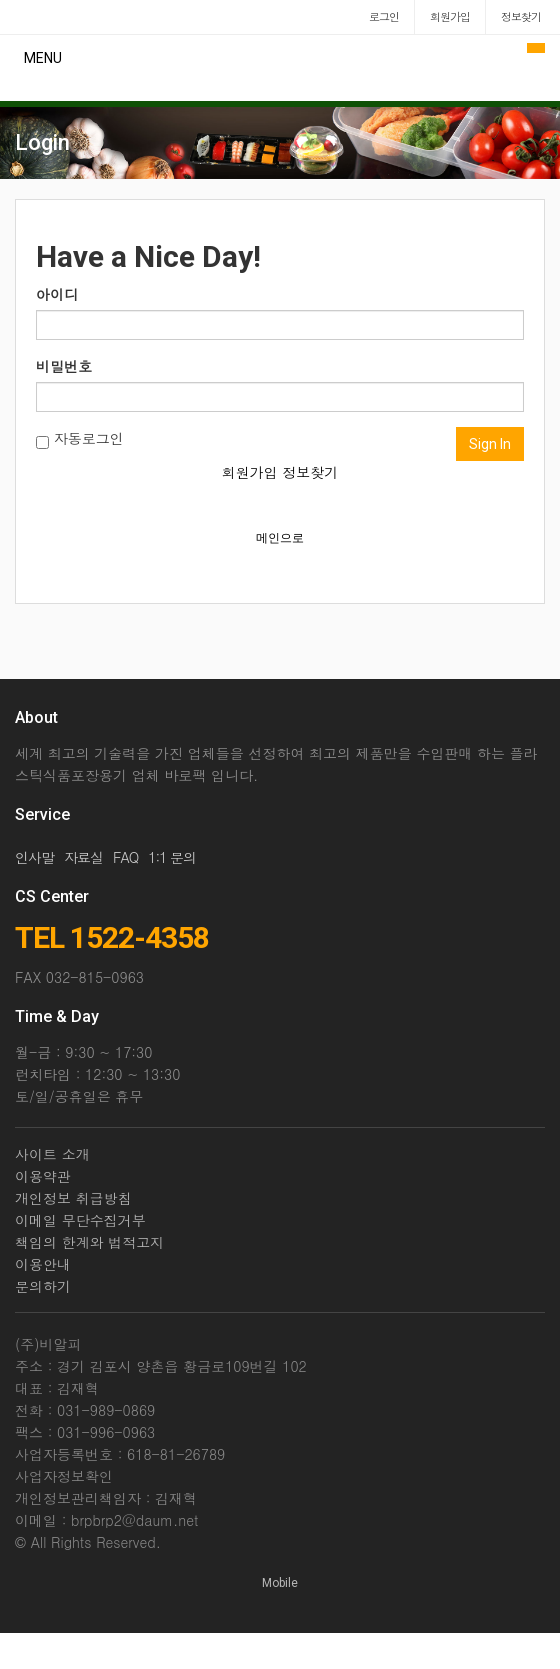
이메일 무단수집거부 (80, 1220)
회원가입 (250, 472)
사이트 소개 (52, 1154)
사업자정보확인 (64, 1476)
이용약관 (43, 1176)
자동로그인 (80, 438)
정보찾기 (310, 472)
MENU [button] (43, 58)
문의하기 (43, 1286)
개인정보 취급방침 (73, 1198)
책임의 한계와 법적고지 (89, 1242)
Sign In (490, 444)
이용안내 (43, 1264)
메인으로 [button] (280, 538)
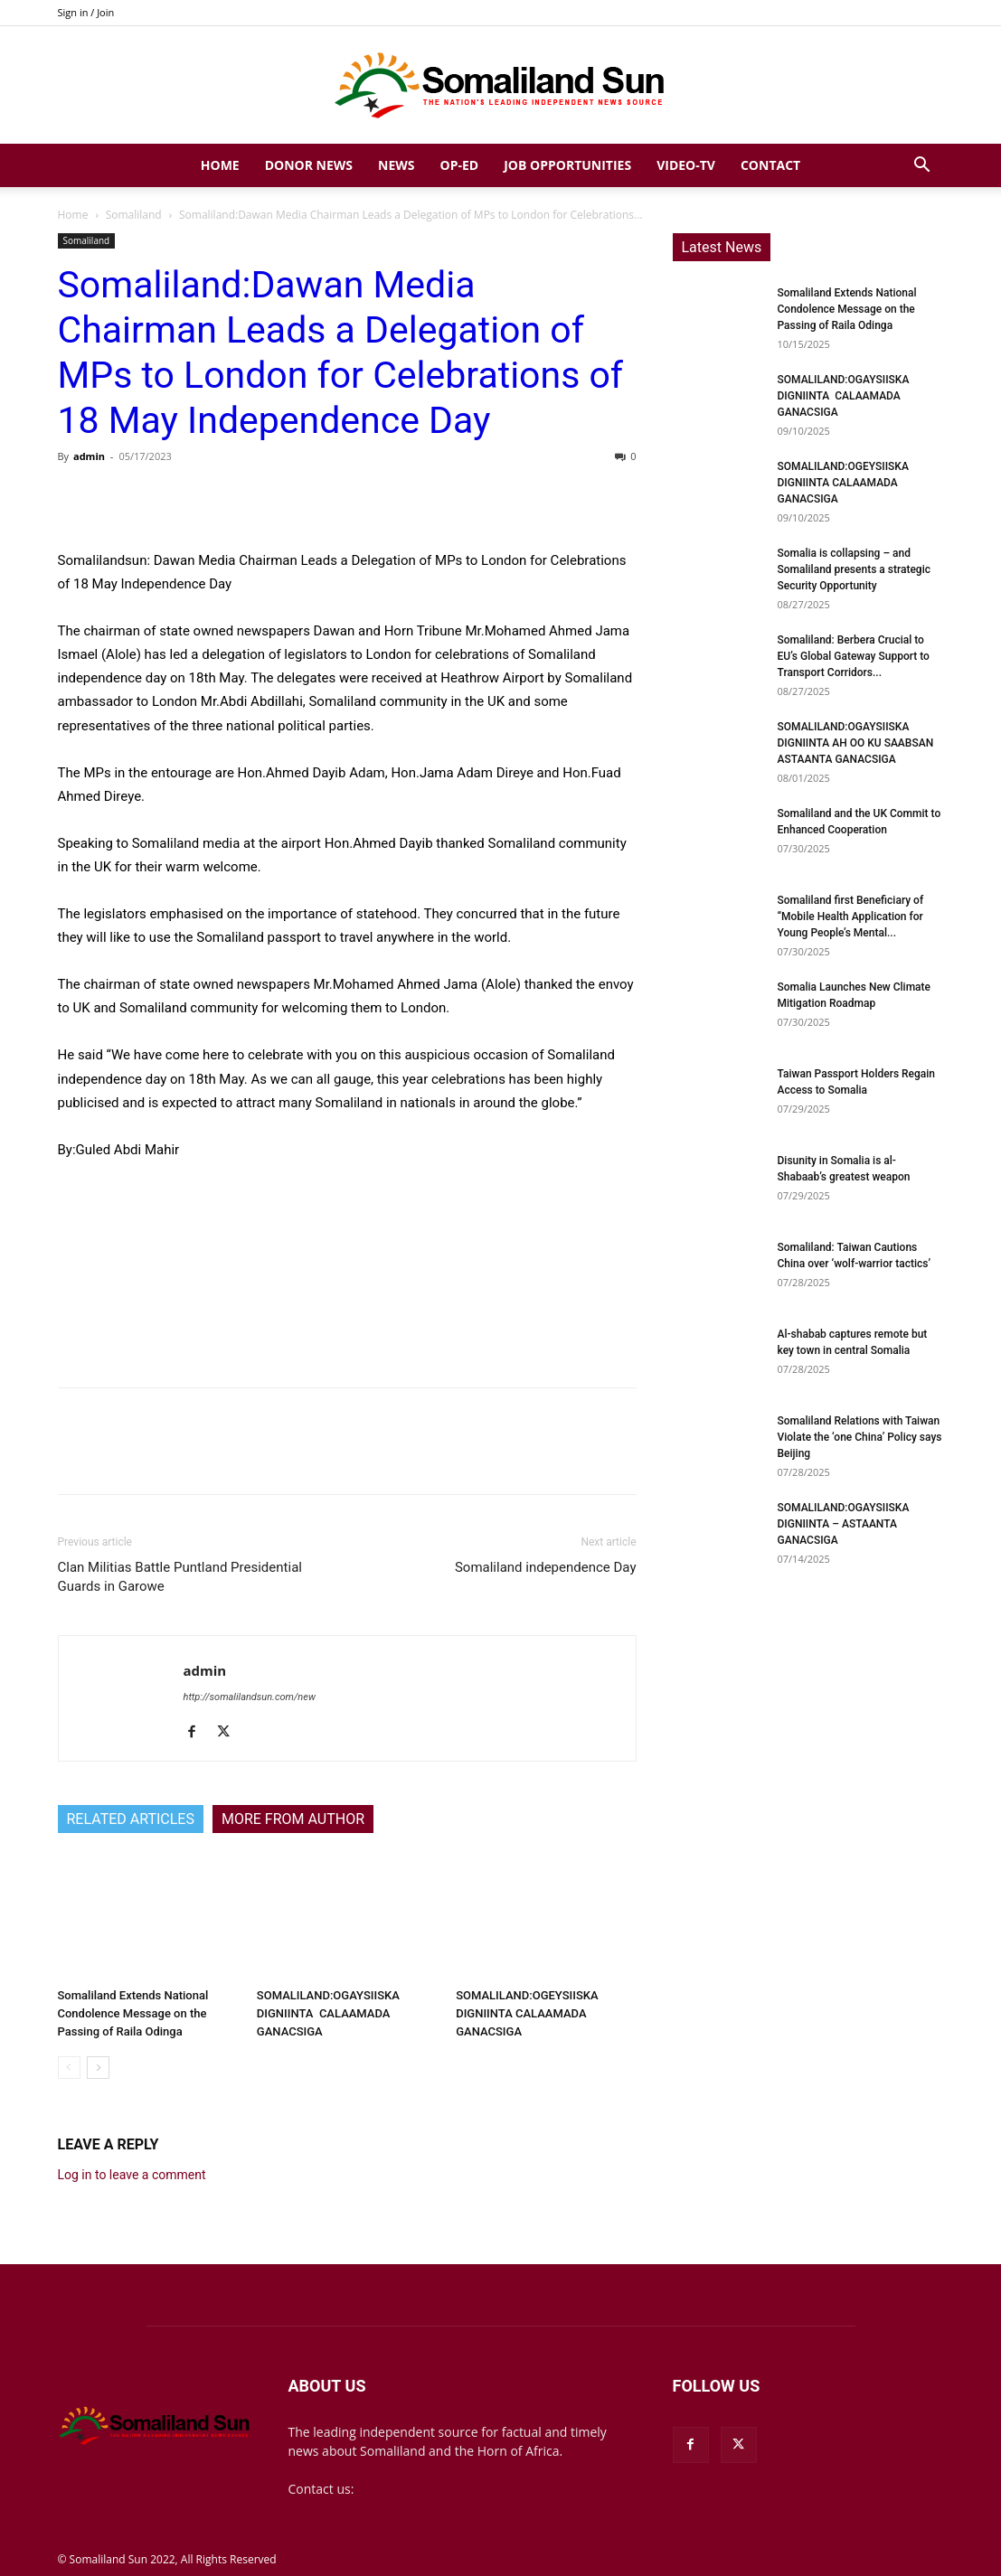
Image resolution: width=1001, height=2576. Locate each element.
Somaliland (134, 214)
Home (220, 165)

========================

-- Problem to work on --
Output the full material exactly as given, without its pictures.

-- Answer section --
이메일 무단수집거부 (80, 1220)
회원가입 (250, 472)
사이트 소개 (52, 1154)
사업자정보확인 (64, 1476)
이용약관 (43, 1176)
자동로그인 (80, 438)
정보찾기 (310, 472)
MENU [button] (43, 58)
문의하기 (43, 1286)
개인정보 취급방침 (73, 1198)
책임의 한계와 법적고지 (89, 1242)
Sign In (490, 444)
이용안내 (43, 1264)
메인으로 [button] (280, 538)
Image resolution: width=1001, height=2576. Locate each element.
Somaliland (134, 214)
Home (220, 165)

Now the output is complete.